Creature seed: The New Saxony Silk Rat.

Blame this.

the-new-saxony-silk-rat-rattus-sericum-google-docs

The New Saxony Silk Rat

(rattus sericum)

 

This species of domestic rat appears to have been cultivated for its wool for at least six thousand years.  It is somewhat larger than a Norwegian rat: feral specimens average about a foot and a half long, and about three pounds in weight (a fully-bred Silk Rat is a bit larger).  The species is fully domesticated, and make affectionate, intelligent, and loyal pets.  The wool of the Silk Rat can be gathered or sheared without harming the rat, and is particularly valuable for its uncanny resemblance to silk. Depending on the location, in fact, Silk Rat wool is either openly sold as a silk substitute, or it is passed off as actual silk. The species is typically kept in check by local predators; most carnivores find them tasty snacks.

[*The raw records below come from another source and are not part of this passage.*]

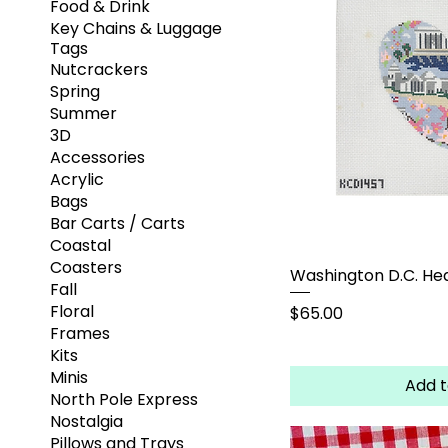
Food & Drink
Key Chains & Luggage
Tags
Nutcrackers
Spring
Summer
3D
Accessories
Acrylic
Bags
Bar Carts / Carts
Coastal
Coasters
Washington D.C. He
Fall
Floral
Price
$65.00
Frames
Kits
Minis
Add t
North Pole Express
Nostalgia
Pillows and Trays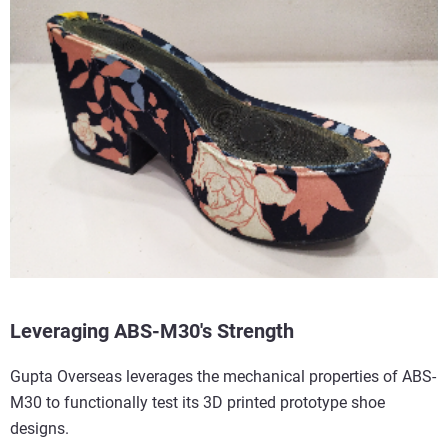
Leveraging ABS-M30's Strength
Gupta Overseas leverages the mechanical properties of ABS-
M30 to functionally test its 3D printed prototype shoe
designs.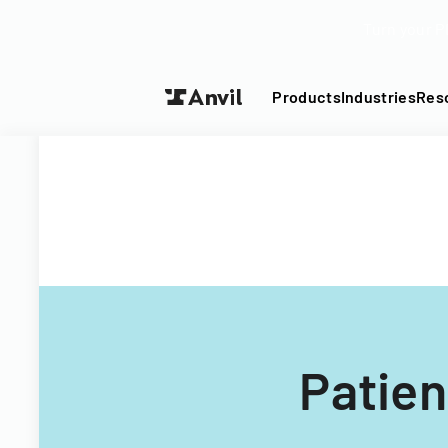
Turn your P
Products
Industries
Res
Patie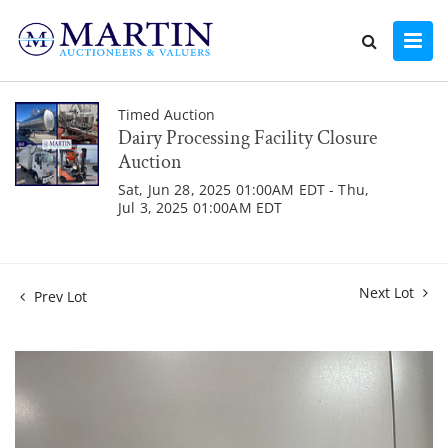
Timed Auction
Dairy Processing Facility Closure
Auction
Sat, Jun 28, 2025 01:00AM EDT - Thu,
Jul 3, 2025 01:00AM EDT
Next Lot
Prev Lot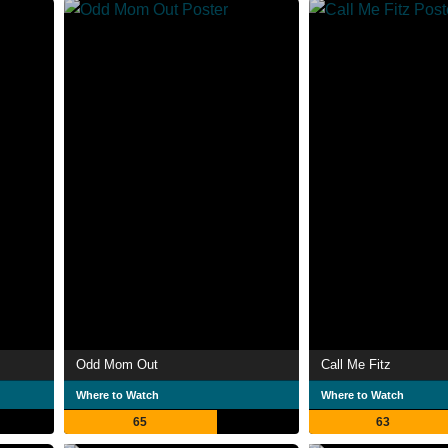
Odd Mom Out
Call Me Fitz
Where to Watch
Where to Watch
65
63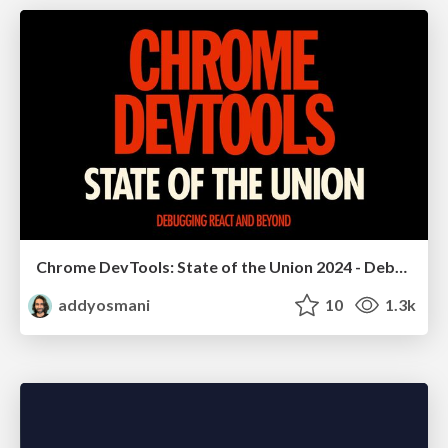
Chrome DevTools: State of the Union 2024 - Debugging React & Beyond
addyosmani
10
1.3k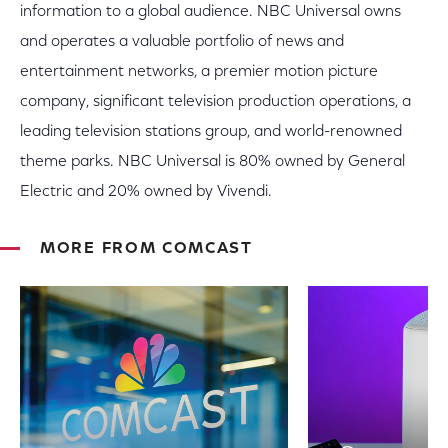
information to a global audience. NBC Universal owns
and operates a valuable portfolio of news and
entertainment networks, a premier motion picture
company, significant television production operations, a
leading television stations group, and world-renowned
theme parks. NBC Universal is 80% owned by General
Electric and 20% owned by Vivendi.
MORE FROM COMCAST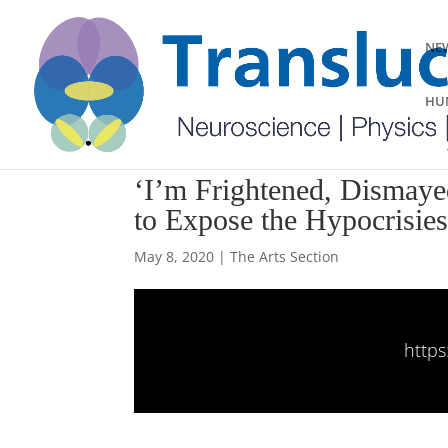
NEW
HUM
‘I’m Frightened, Dismaye
to Expose the Hypocrisie
May 8, 2020
|
The Arts Section
https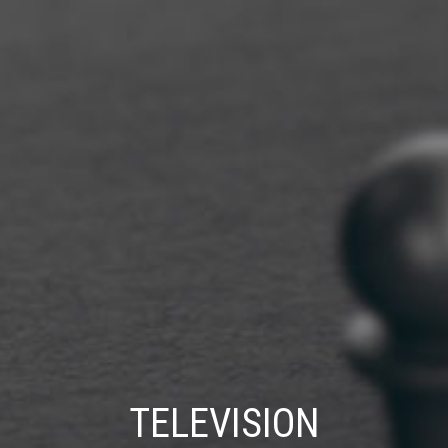
TELEVISION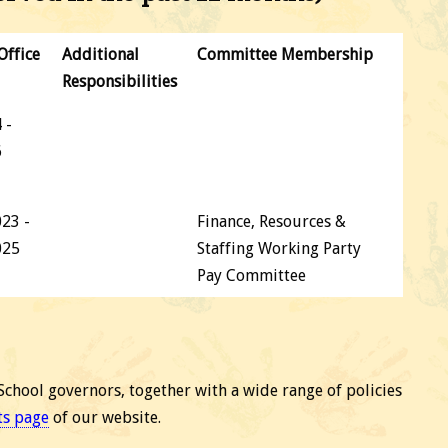
Office
Additional
Committee Membership
Responsibilities
 -
6
23 -
Finance, Resources &
025
Staffing Working Party
Pay Committee
School governors, together with a wide range of policies
ts page
of our website.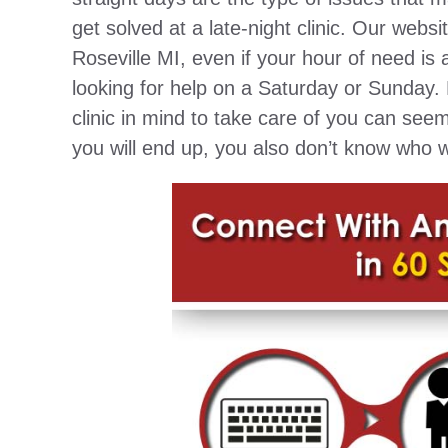
get solved at a late-night clinic. Our webs
Roseville MI, even if your hour of need is 
looking for help on a Saturday or Sunday.
clinic in mind to take care of you can se
you will end up, you also don’t know who w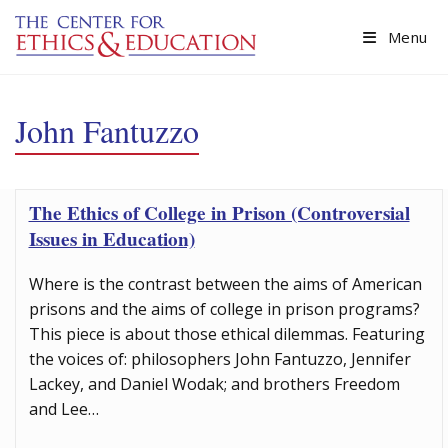
Skip to main content
Menu
John Fantuzzo
The Ethics of College in Prison (Controversial
Issues in Education)
Where is the contrast between the aims of American
prisons and the aims of college in prison programs?
This piece is about those ethical dilemmas. Featuring
the voices of: philosophers John Fantuzzo, Jennifer
Lackey, and Daniel Wodak; and brothers Freedom
and Lee…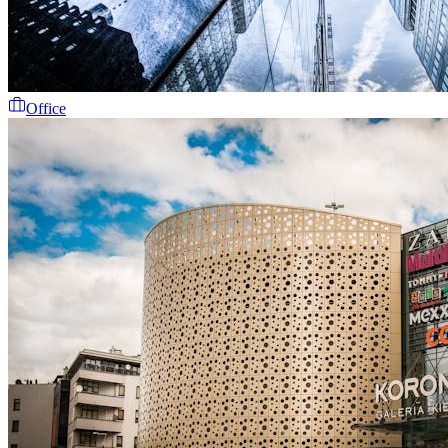
Office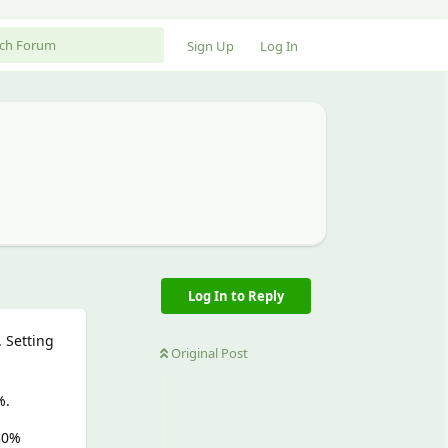
Sign Up
Log In
Log In to Reply
 Setting
Original Post
%.
 30%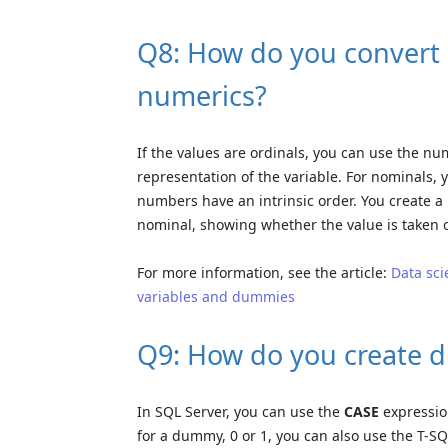
Q8: How do you convert d
numerics?
If the values are ordinals, you can use the n
representation of the variable. For nominals,
numbers have an intrinsic order. You create 
nominal, showing whether the value is taken o
For more information, see the article:
Data sci
variables and dummies
Q9: How do you create 
In SQL Server, you can use the
CASE
expression
for a dummy, 0 or 1, you can also use the T-S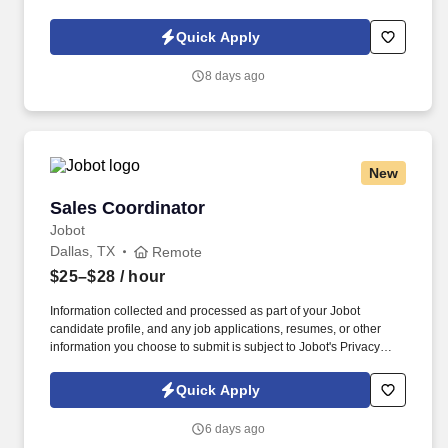
Policy, as well as the Jobot California Worker Privacy Notice and
Jobot Notice Regarding Automated Employment Decision Tools
Quick Apply
which are available at jobot.com/legal. We are a leading family-
owned business that provides the highest level of mechanical
8 days ago
HVAC and Building Automation/HVAC Controls solutions for
commercial, industrial, and institutional clients throughout the
Dallas area.
New
Sales Coordinator
Sales Coordinator
Jobot
Dallas, TX
Remote
$25–$28
/ hour
Information collected and processed as part of your Jobot
candidate profile, and any job applications, resumes, or other
information you choose to submit is subject to Jobot's Privacy
Policy, as well as the Jobot California Worker Privacy Notice and
Jobot Notice Regarding Automated Employment Decision Tools
Quick Apply
which are available at jobot.com/legal. As a Sales Coordinator
you will be expected to maintain a high level of data hygiene,
6 days ago
data reporting, pipeline optimization, manage complex reports,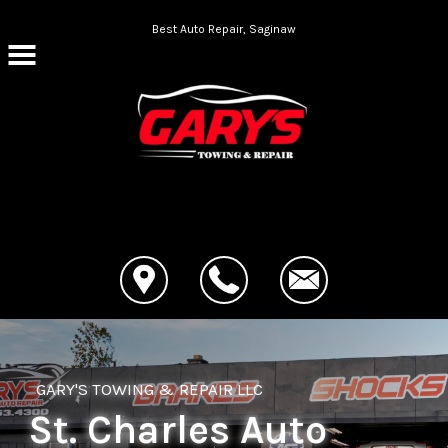
Skip to main content
Best Auto Repair, Saginaw
CONTACT US
GARY'S TOWING & REPAIR LLC
St. Charles Auto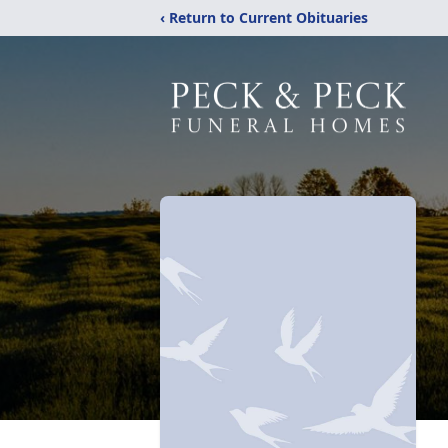
‹ Return to Current Obituaries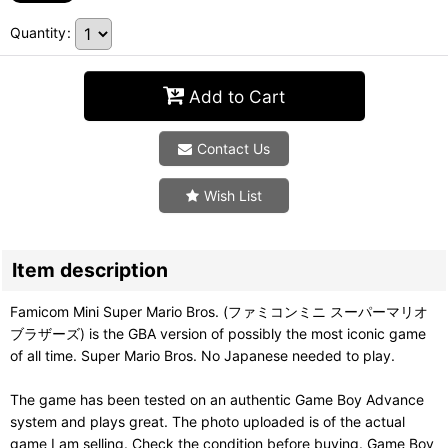
Quantity
:
Add to Cart
Contact Us
Wish List
Item description
Famicom Mini Super Mario Bros. (ファミコンミニ スーパーマリオ
ブラザーズ) is the GBA version of possibly the most iconic game
of all time. Super Mario Bros. No Japanese needed to play.
The game has been tested on an authentic Game Boy Advance
system and plays great. The photo uploaded is of the actual
game I am selling. Check the condition before buying. Game Boy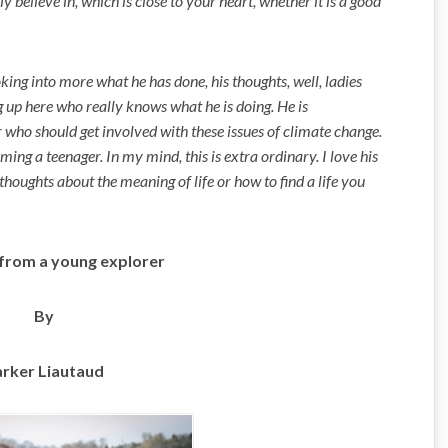
y believe in, which is close to your heart, whether it is a good
king into more what he has done, his thoughts, well, ladies
 up here who really knows what he is doing. He is
 who should get involved with these issues of climate change.
ing a teenager. In my mind, this is extra ordinary. I love his
thoughts about the meaning of life or how to find a life you
from a young explorer
By
rker Liautaud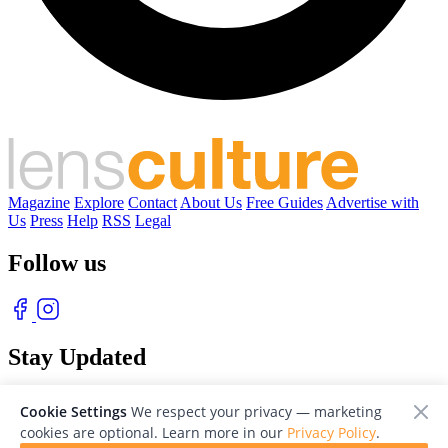
Magazine
Explore
Contact
About Us
Free Guides
Advertise with
Us
Press
Help
RSS
Legal
Follow us
Stay Updated
With our free weekly newsletter of great photography
Cookie Settings
We respect your privacy — marketing
cookies are optional. Learn more in our
Privacy Policy
.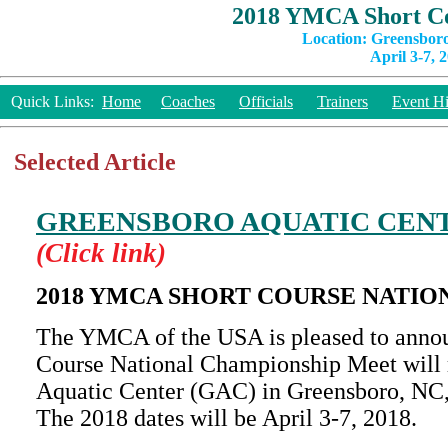
2018 YMCA Short Co
Location: Greensbor
April 3-7, 
Quick Links:
Home
Coaches
Officials
Trainers
Event Hi
Selected Article
GREENSBORO AQUATIC CEN
(Click link)
2018 YMCA SHORT COURSE NATIO
The YMCA of the USA is pleased to anno
Course National Championship Meet will r
Aquatic Center (GAC) in Greensboro, NC,
The 2018 dates will be April 3-7, 2018.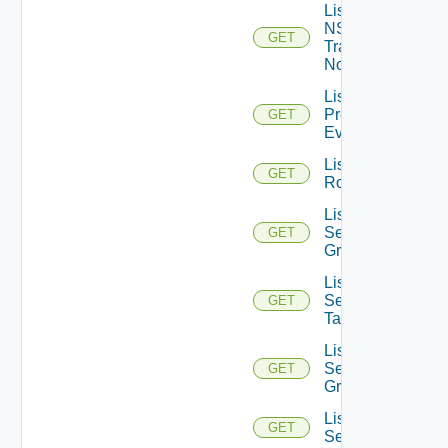
List
NSXT
GET
Transport
Nodes
List
Problem
GET
Events
List
GET
Routerinterfaces
List
Security
GET
Groups
List
Security
GET
Tags
List
Service
GET
Groups
List
GET
Services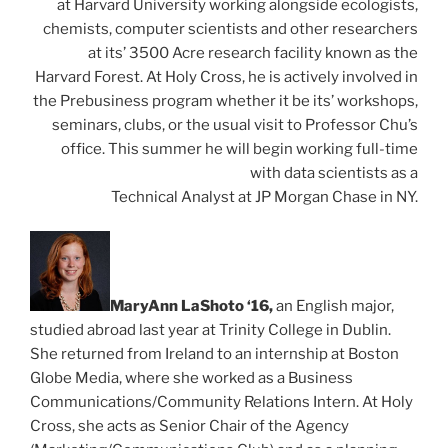
at Harvard University working alongside ecologists,
chemists, computer scientists and other researchers
at its’ 3500 Acre research facility known as the
Harvard Forest. At Holy Cross, he is actively involved in
the Prebusiness program whether it be its’ workshops,
seminars, clubs, or the usual visit to Professor Chu’s
office. This summer he will begin working full-time
with data scientists as a
Technical Analyst at JP Morgan Chase in NY.
Ma
r
yAnn LaShoto ‘16,
an English major,
studied abroad last year at Trinity College in Dublin.
She returned from Ireland to an internship at Boston
Globe Media, where she worked as a Business
Communications/Community Relations Intern. At Holy
Cross, she acts as Senior Chair of the Agency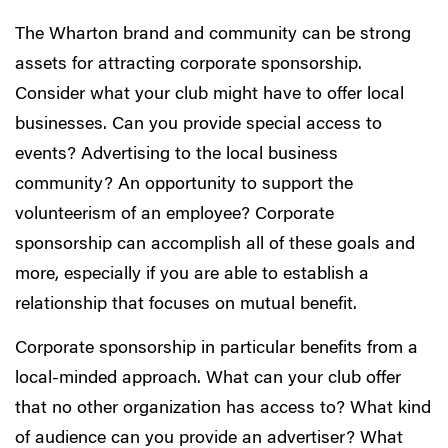
The Wharton brand and community can be strong
assets for attracting corporate sponsorship.
Consider what your club might have to offer local
businesses. Can you provide special access to
events? Advertising to the local business
community? An opportunity to support the
volunteerism of an employee? Corporate
sponsorship can accomplish all of these goals and
more, especially if you are able to establish a
relationship that focuses on mutual benefit.
Corporate sponsorship in particular benefits from a
local-minded approach. What can your club offer
that no other organization has access to? What kind
of audience can you provide an advertiser? What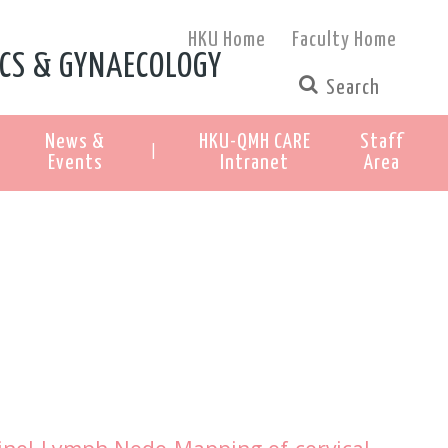
HKU Home
Faculty Home
CS & GYNAECOLOGY
News &
HKU-QMH CARE
Staff
|
Events
Intranet
Area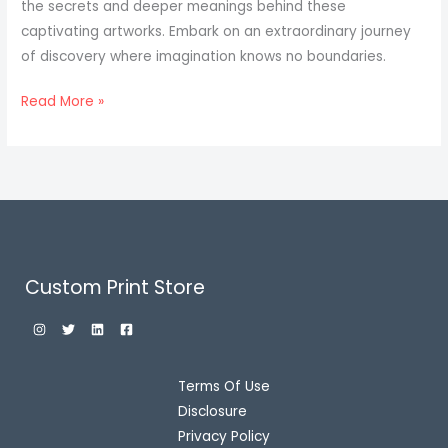
the secrets and deeper meanings behind these
captivating artworks. Embark on an extraordinary journey
of discovery where imagination knows no boundaries.
Read More »
Custom Print Store
Terms Of Use
Disclosure
Privacy Policy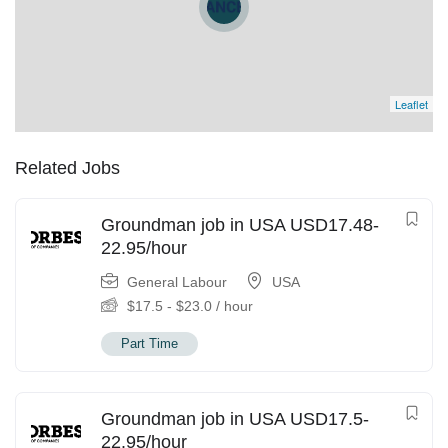
Leaflet
Related Jobs
Groundman job in USA USD17.48-
22.95/hour
General Labour
USA
$
17.5
-
$
23.0
/ hour
Part Time
Groundman job in USA USD17.5-
22.95/hour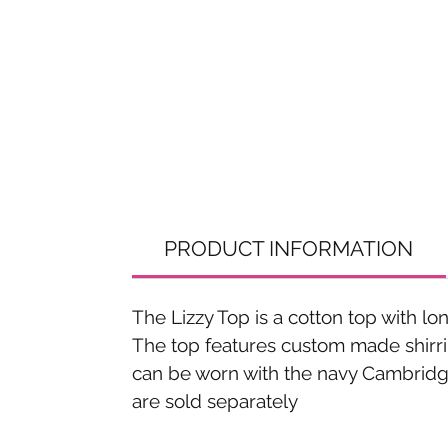
PRODUCT INFORMATION
The Lizzy Top is a cotton top with 
The top features custom made shirrin
can be worn with the navy Cambridge 
are sold separately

Now, if you’ve never heard of the Silk Rat, don’t be upset. It merely means that there are no immediately accessible interdimensional portals in your home dimension.  The New Saxony Silk Rat is an invasive species par excellence: if there’s any kind of interdimensional portal in the area that operates on anything like a regular schedule, then eventually a viable Silk Rat breeding population will import itself. Note that New Saxony (a bustling imperial republic on one particular timeline) is not the original location of this species, but merely the first place where the Silk Rat was encountered by your campaign’s relevant authorities. The home universe of Silk Rats remains unknown.

 

There’s nothing obviously supernatural about the Silk Rat’s ability to establish itself, by the way.  You can keep the species from crossing over… if you use clean room protocols and forbid any kind of cargo transfer in either direction. But if it’s anything more than that then Silk Rats will prove to be even better at establishing itself in a new environment than black or Norwegian rats are.  It’s almost as if the species can detect dimensional portals, and have a biological urge to go near them.  Indeed, some researchers claim that that is exactly what is happening, but nobody’s been able to prove it one way or the other.

 

In practical terms all of this means that sufficiently dedicated researchers with access to local records can often trace the approximate location of a dimensional portal by tracking the spread of Silk Rats in that particular dimension. As the species has genuine domestic value, humans typically encourage their breeding, which means that there’s usually a trail of some kind leading back to the general location where Silk Rats first appeared.  Unfortunately, this same inherent value means that culling all the Silk Rat colonies on a particular alternate timeline — once those colonies have been established, and noted by the locals — will merely confirm to an outside observer that there is regular, and secretive, paratime travel going on in that particular timeline. And you’d have to keep doing the culling, too, given that the New Saxony Silk Rat is just at good at reestablishing a breeding colony as the species is at establishing one.

 

Oh, and to answer the inevitable question: they taste like rats.  Nothing special, if you like that sort of thing. Maybe a little tough.